Managed to read several books in the time I would normally be falling asleep face down with my glasses on after too much gin, or staying up all night staring fruitlessly at dusty corners of the internet. The only problem is that the books are GOOD, which casts me into further career despair. My "book" is languishing. It needs stuff done. Even if I do the stuff, I am not sure it will work, which is a shame because there are at least 14 words in there I like. Maybe I could just make fridge magnets with those words on instead and sell them on Etsy? I would probably make more money that way.
Slightly - very slightly - improved Chopin playing. This one go plunk. This one is very dusty. This one segue alarmingly into Regina Spektor because it is easier.

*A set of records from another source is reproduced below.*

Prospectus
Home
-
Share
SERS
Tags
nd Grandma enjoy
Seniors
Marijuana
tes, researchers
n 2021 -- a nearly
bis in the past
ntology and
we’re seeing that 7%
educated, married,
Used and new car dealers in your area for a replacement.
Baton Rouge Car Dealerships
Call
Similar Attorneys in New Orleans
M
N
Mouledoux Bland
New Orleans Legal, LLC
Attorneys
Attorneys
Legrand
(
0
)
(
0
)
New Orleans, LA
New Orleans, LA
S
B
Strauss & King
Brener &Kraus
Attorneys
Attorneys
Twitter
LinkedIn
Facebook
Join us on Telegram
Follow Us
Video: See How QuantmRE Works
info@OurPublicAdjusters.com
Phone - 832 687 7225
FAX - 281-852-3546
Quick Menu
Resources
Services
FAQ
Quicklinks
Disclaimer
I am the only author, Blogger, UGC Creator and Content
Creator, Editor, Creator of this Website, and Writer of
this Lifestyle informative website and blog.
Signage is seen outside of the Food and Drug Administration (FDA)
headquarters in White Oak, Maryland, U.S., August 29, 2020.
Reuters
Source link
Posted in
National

Slightly reduced sense of fiscal foreboding. This is completely wrong headed, because I have basically NO money coming in at the moment. Even so, although I am not actually working, I have convinced myself that the mere fact of having opened all the ominous envelopes and tidied them away neatly in hanging folders will be my salvation.

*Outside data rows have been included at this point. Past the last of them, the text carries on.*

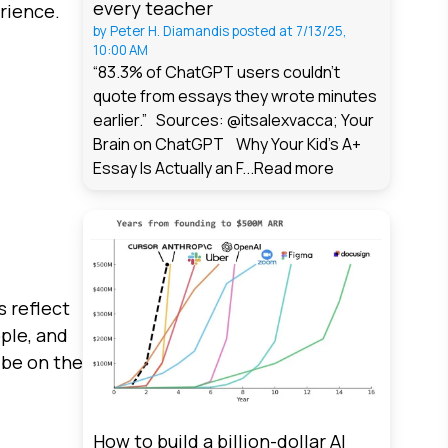
every teacher
rience.
by
Peter H. Diamandis
posted at
7/13/25,
10:00 AM
“83.3% of ChatGPT users couldn't
quote from essays they wrote minutes
earlier.” Sources: @itsalexvacca; Your
Brain on ChatGPT Why Your Kid's A+
Essay Is Actually an F...
Read more
s reflect
ople, and
 be on the
How to build a billion-dollar AI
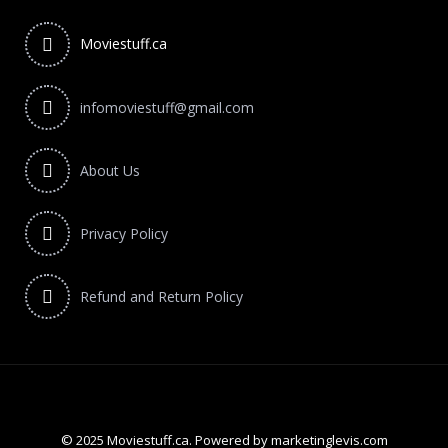
Moviestuff.ca
infomoviestuff@gmail.com
About Us
Privacy Policy
Refund and Return Policy
© 2025 Moviestuff.ca. Powered by marketinglevis.com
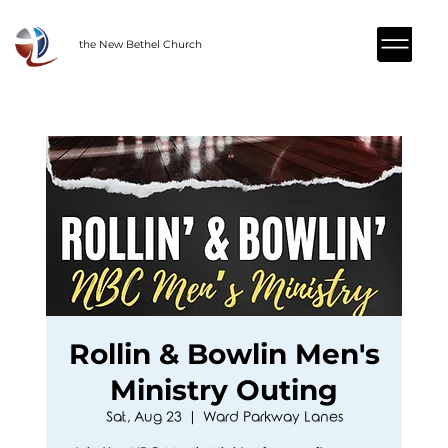
the New Bethel Church
Rollin & Bowlin Men's
Ministry Outing
Sat, Aug 23
  |  
Ward Parkway Lanes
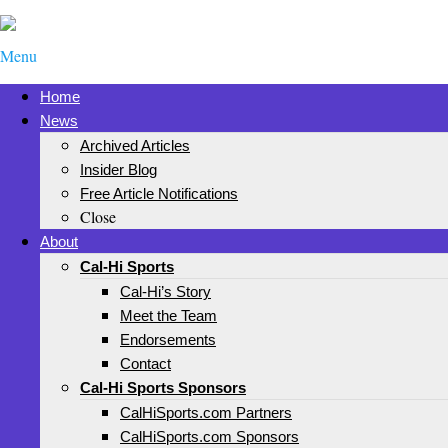
Menu
Home
News
Archived Articles
Insider Blog
Free Article Notifications
Close
About
Cal-Hi Sports
Cal-Hi’s Story
Meet the Team
Endorsements
Contact
Cal-Hi Sports Sponsors
CalHiSports.com Partners
CalHiSports.com Sponsors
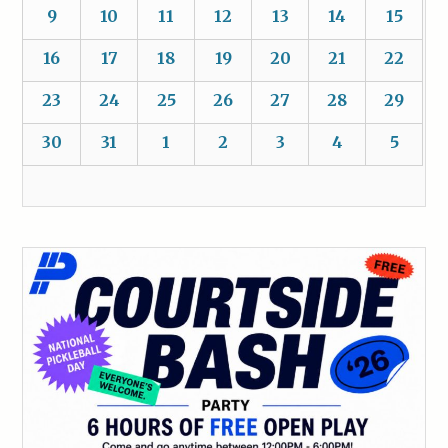
9
10
11
12
13
14
15
16
17
18
19
20
21
22
23
24
25
26
27
28
29
30
31
1
2
3
4
5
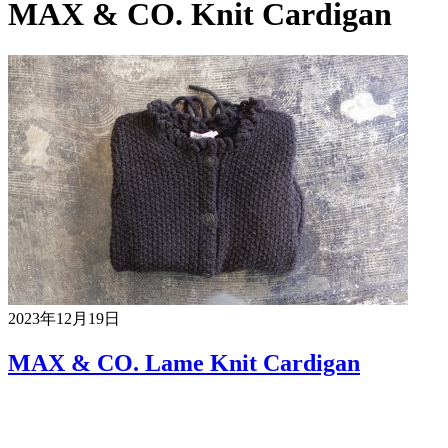
MAX & CO. Knit Cardigan
2023年12月19日
MAX & CO. Lame Knit Cardigan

Have managed to lose about 3 ounces in weight. I still can't wear 97% of my clothes, but it is to be welcomed. I got a bit over-excited and decided to try on a thin era bra yesterday. Big mistake. BIG mistake. I can't really describe the full effect without straying into obscenity (suffice to say it reminded me of this post, which taught me another meaning of the word 'pasties'), but it was a whole universe of wrongness. I will attempt to continue losing 3 ounces a month and by the time I am ninety five, perhaps it will fit. Though of course, by then, the moths will have despaired of me ever buying any more cashmere and eaten it.
Disadvantages of a life of relative virtue
Becoming very boring indeed due to total lack of external stimuli. Head entirely empty of thoughts.

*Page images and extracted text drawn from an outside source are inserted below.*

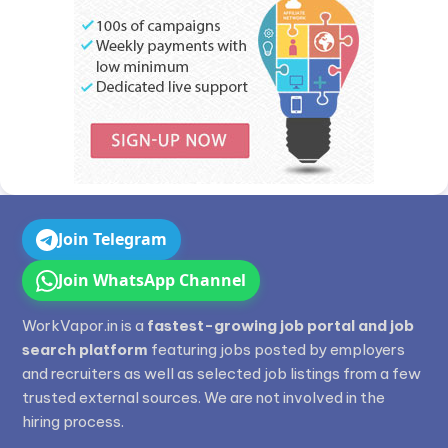
Join Telegram
Join WhatsApp Channel
WorkVapor.in is a
fastest-growing job portal and job
search platform
featuring jobs posted by employers
and recruiters as well as selected job listings from a few
trusted external sources. We are not involved in the
hiring process.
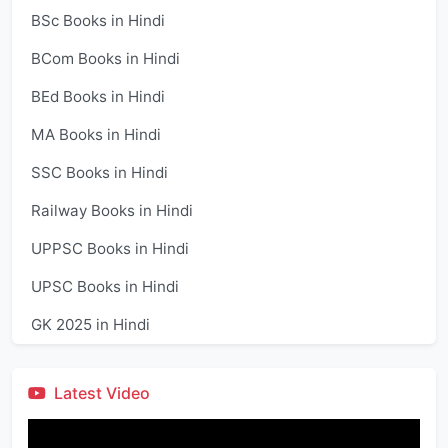
BSc Books in Hindi
BCom Books in Hindi
BEd Books in Hindi
MA Books in Hindi
SSC Books in Hindi
Railway Books in Hindi
UPPSC Books in Hindi
UPSC Books in Hindi
GK 2025 in Hindi
Latest Video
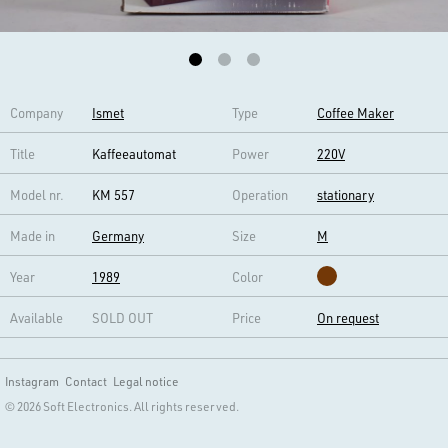
Company
Ismet
Type
Coffee Maker
Title
Kaffeeautomat
Power
220V
Model nr.
KM 557
Operation
stationary
Made in
Germany
Size
M
Year
1989
Color
Available
SOLD OUT
Price
On request
Instagram
Contact
Legal notice
© 2026 Soft Electronics. All rights reserved.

Faintly aggrieved sense that surely I ought to get a medal for all this starter level virtue.
Unhealthy attachment to stationery, and the correct arrangement thereof. The correct arrangement of everything, actually. What, you cannot discern the important - though I conceded subtle - distinction between 'mugs that are nice enough to go on the shelf' and 'mugs that are ugly and must be hidden in the cupboard'? Never darken my kitchen again.
A related incredibly low tolerance of stationery related mishaps (see: unpleasant Pritt Stick incident, VERY unpleasant plastic film incident, moderate shouting about 4 colour Bic incident). In my reduced, health and safety checked, U certificate universe, the thought of anyone not having the requisite number of highlighter pens appalls me. Anything could happen. The plastic book covering has bubbled! I have failed! I have started stockpiling supplies in a drawer and instigated a cruel system whereby if the children lose any of their two hundred quid's worth of school fripperies they have to BUY the item back from my drawer of child punishment. I do not like what I have become.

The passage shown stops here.